New Welsh Outdoor Centre With Major Dry Ski Slope Moves Forward
Plans for what has, in previous incarnations, been priced at a £200 million year-round leisure resort development in the Afan Valley of South Wales have been granted conditional planning approval.
Originally unveiled as the Afan Valley Leisure Resort project in spring 2017, the centre was originally slated to offer a range of outdoor sports including white water rafting, rock climbing, mountain biking and what was billed as “the world’s largest artificial downhill ski slope” on 130 hectares of former forestry plantation land on the southern slopes of the River Afan Valley. People would stay in one of 600 lodges and flats or a proposed hotel with facilities also including a spa and restaurants The planned opening year was originally 2021.
With construction work still not started the proposals have now been rebranded the Wildfox Resort Afan Valley and a new team led by the Salamanca Group, a privately-held merchant banking business, has come on board.
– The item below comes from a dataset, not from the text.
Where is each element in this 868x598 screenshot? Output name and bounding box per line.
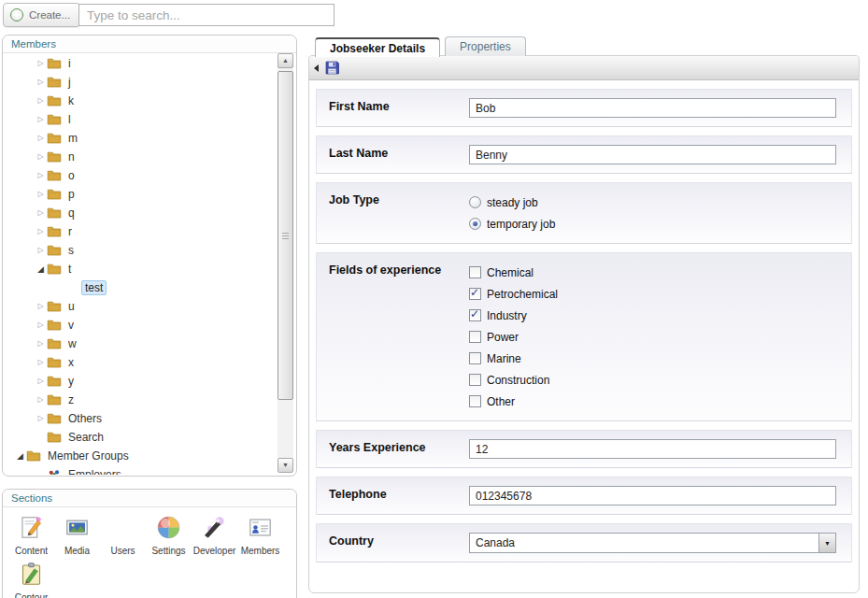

The team behind the original proposals, Afan Valley Ltd., which won initial planning permission in early 2019, has since gone into administration.
“We are creating a new team with the expertise, finance and capability to deliver the Wildfox Resort to achieve positive social and environmental benefits for local communities. We appreciate the complexities of this project, the frustrations and disappointments of the past and understand what is required to turn it around,” said Martin Bellamy, Chairman and CEO of the Salamanca Group.
At the time of its original launch by the previous proposers, the centre’s preview website said that the ski facilities would include black, red and blue runs – the latter a meandering tree-lined course served by drag and chair lifts. There would also be, “…slalom courses, tubing, moguls, ski-school, kindergarten and toboggan runs for youngsters.”
There’s currently no detailed information on the ski facilities planned for Wildfox Resort but a masterplan on the resort’s website shows an ‘Alpine Zone’ which appears to feature a lift and substantial dry slope which looks like it could be one of Europe’s largest.
Wildfox Resorts say they hope work on the site will begin in 2022 and the centre open in 2024. They also say it will be the first of three now being planned in the UK by their company.